The rest was harder to puzzle out. The scroll was tattered, the spellings quaint, the words as few as would suffice. The warning was from Holly, though I suspected Rolf had penned it. King Regal actively hunted down Old Blood now. To those he captured, he offered coins if they would help find a wolf – man pair. They suspected Nighteyes and I were the ones he wanted. Regal threatened death to those who refused. There was a little more, something about giving my scent to others of Old Blood and asking that they aid me as they could. The rest of the scroll was too tattered to read. I tucked the scroll into my belt. The bright day seemed edged with darkness now. So Will had told Regal I yet lived. And Regal feared me enough to set these wheels in motion. Perhaps it was as well that Nighteyes and I had parted company for a time.

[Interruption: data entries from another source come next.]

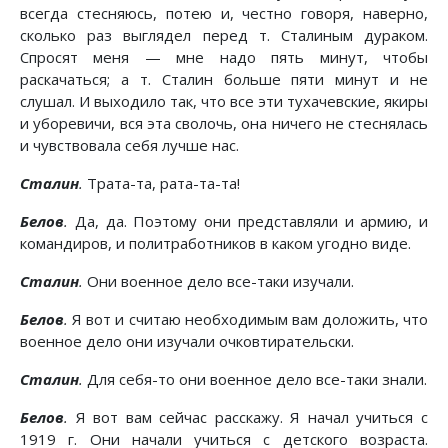
всегда стесняюсь, потею и, честно говоря, наверно,
сколько раз выглядел перед т. Сталиным дураком.
Спросят меня — мне надо пять минут, чтобы
раскачаться; а т. Сталин больше пяти минут и не
слушал. И выходило так, что все эти тухачевские, якиры
и уборевичи, вся эта сволочь, она ничего не стеснялась
и чувствовала себя лучше нас.
Сталин
.
Трата-та, рата-та-та!
Белов
.
Да, да. Поэтому они представляли и армию, и
командиров, и политработников в каком угодно виде.
Сталин
.
Они военное дело все-таки изучали.
Белов
.
Я вот и считаю необходимым вам доложить, что
военное дело они изучали очковтирательски.
Сталин
.
Для себя-то они военное дело все-таки знали.
Белов
.
Я вот вам сейчас расскажу. Я начал учиться с
1919 г. Они начали учиться с детского возраста.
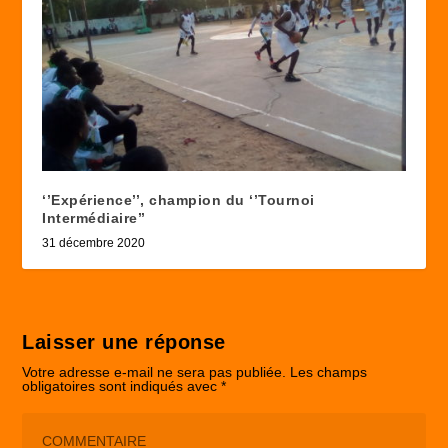
‘’Expérience’’, champion du ‘’Tournoi
Intermédiaire’’
31 décembre 2020
Laisser une réponse
Votre adresse e-mail ne sera pas publiée.
Les champs
obligatoires sont indiqués avec
*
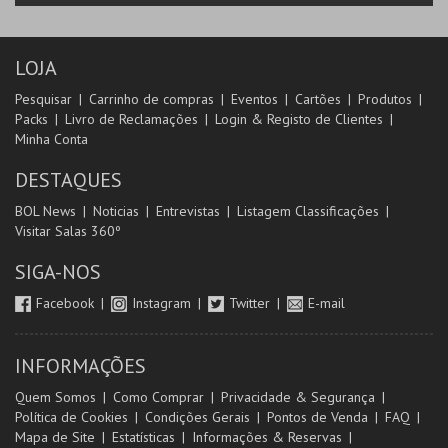
LOJA
Pesquisar
Carrinho de compras
Eventos
Cartões
Produtos
Packs
Livro de Reclamações
Login & Registo de Clientes
Minha Conta
DESTAQUES
BOL News
Noticias
Entrevistas
Listagem Classificações
Visitar Salas 360º
SIGA-NOS
Facebook
Instagram
Twitter
E-mail
INFORMAÇÕES
Quem Somos
Como Comprar
Privacidade & Segurança
Política de Cookies
Condições Gerais
Pontos de Venda
FAQ
Mapa de Site
Estatísticas
Informações & Reservas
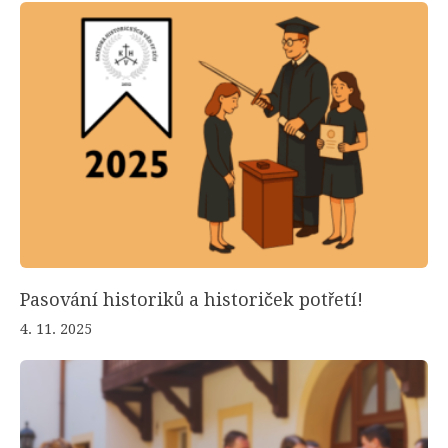
Pasování historiků a historiček potřetí!
4. 11. 2025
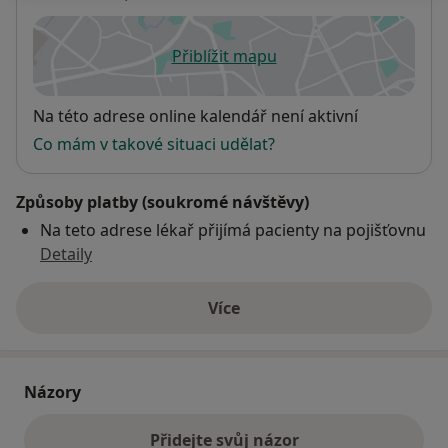
Přiblížit mapu
se otevře v nové záložce
Dostupnost
Na této adrese online kalendář není aktivní
Co mám v takové situaci udělat?
Způsoby platby (soukromé návštěvy)
Na teto adrese lékař přijímá pacienty na pojišťovnu
Detaily
Více
o adrese
Názory
Přidejte svůj názor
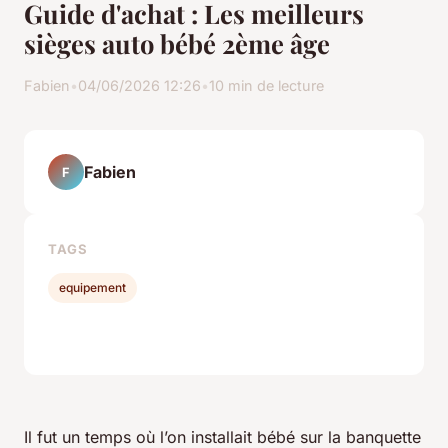
Guide d'achat : Les meilleurs
sièges auto bébé 2ème âge
Fabien
•
04/06/2026 12:26
•
10 min de lecture
Fabien
F
TAGS
equipement
Il fut un temps où l’on installait bébé sur la banquette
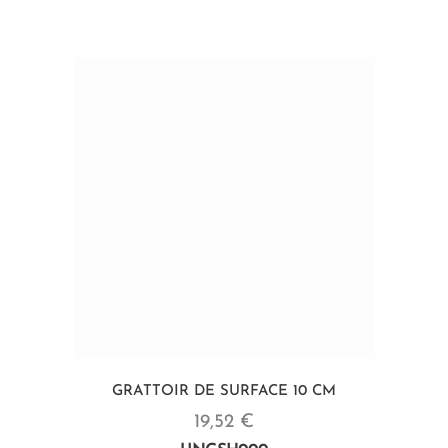
GRATTOIR DE SURFACE 10 CM
19,52 €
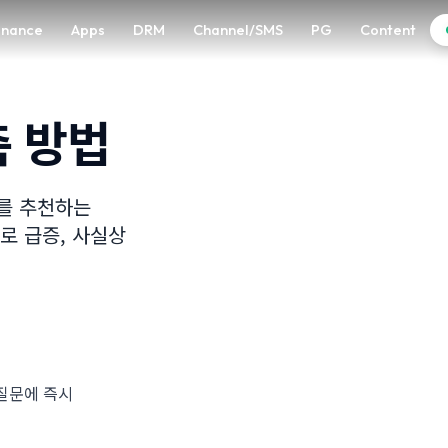
enance
Apps
DRM
Channel/SMS
PG
Content
축 방법
로를 추천하는
%로 급증, 사실상
자 질문에 즉시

As twilight fell, I ascended a small rise on the riverbank. Ahead of me, tucked into a bend of the river, were a few lights. Probably another trading post or a ferry dock to allow farmers and herders easy passage across the river. I watched the lights as I walked toward them. Ahead there would be hot food, and people, and shelter for the night. I could stop and have a word with the folk there if I wished. I still had a few coins to call my own. No wolf at my heels to excite questions, no Nighteyes lurking outside hoping no dogs would pick up his scent. No one to worry about except myself. Well, maybe I would. Maybe I’d stop and have a glass and a bit of talk. Maybe I’d learn how much farther it was to Tradeford, and hear some gossip of what went on there. It was time I began formulating a real plan as to how I would deal with Regal.

It was time I began depending only on myself.